There is no taboo. Only numbers.
The cost of using Neon in the kernel is non negligible. It is also hard to measure as it depends on the actual Neon usage simultaneously happening in user space or in other concurrent kernel contexts. This is not something that a dedicated benchmark can evaluate.
There _are_ cases for Neon to be used in the kernel i.e. those where the initial cost is offset by the gain. The first that comes to mind is crypto of course. But there is also simple things like CRC32 which is used all over the place by BTRFS for example. And that is the actual test case I think we should focus our efforts on, given that BTRFS is going to be the next major filesystem on Linux.
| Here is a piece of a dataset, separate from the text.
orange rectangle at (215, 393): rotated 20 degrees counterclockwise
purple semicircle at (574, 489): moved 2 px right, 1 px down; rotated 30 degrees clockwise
Last time I tried BTRFS on ARM, the CRC32 computation was dominating CPU usage big time. CRC32 is easy to understand, easy to validate, and will provide the right reason for creating the needed infrastructure to manipulate the Neon context in kernel space. Once that's in place we could move to other targets such as crypto which is already complex enough without having to bother with the Neon context handling.
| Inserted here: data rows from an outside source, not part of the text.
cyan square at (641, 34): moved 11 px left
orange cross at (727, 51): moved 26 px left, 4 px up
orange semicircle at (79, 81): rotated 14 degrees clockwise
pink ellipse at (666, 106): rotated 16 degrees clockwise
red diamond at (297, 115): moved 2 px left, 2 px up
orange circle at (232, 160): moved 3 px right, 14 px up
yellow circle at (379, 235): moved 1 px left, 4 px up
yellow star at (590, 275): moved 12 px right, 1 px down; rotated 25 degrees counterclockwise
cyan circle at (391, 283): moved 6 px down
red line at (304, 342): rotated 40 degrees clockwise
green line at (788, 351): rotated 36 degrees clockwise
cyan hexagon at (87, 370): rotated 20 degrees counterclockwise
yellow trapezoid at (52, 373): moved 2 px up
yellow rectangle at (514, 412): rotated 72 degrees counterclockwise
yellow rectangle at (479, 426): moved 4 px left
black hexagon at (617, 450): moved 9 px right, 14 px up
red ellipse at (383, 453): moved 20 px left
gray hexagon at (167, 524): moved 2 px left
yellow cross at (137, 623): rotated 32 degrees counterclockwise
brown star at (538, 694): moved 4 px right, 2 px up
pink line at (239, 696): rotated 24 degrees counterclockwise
The memcpy case is not interesting. Not at all. Most kernel memcpy calls are for small size copies. The large copy instances are just bad and misdesigned in the first place if they rely on memcpy (maybe they should simply have a custom copy function, maybe implemented with Neon). And I doubt the small memcpy's are going to gain anything from Neon. Even on X86 they don't do it, while they do have a CRC32 function using SSE2. Maybe we could use Neon for copy_page() which is one of those custom bulk copy functions, but I've never seen memcpy() in kernel space show up on any profile.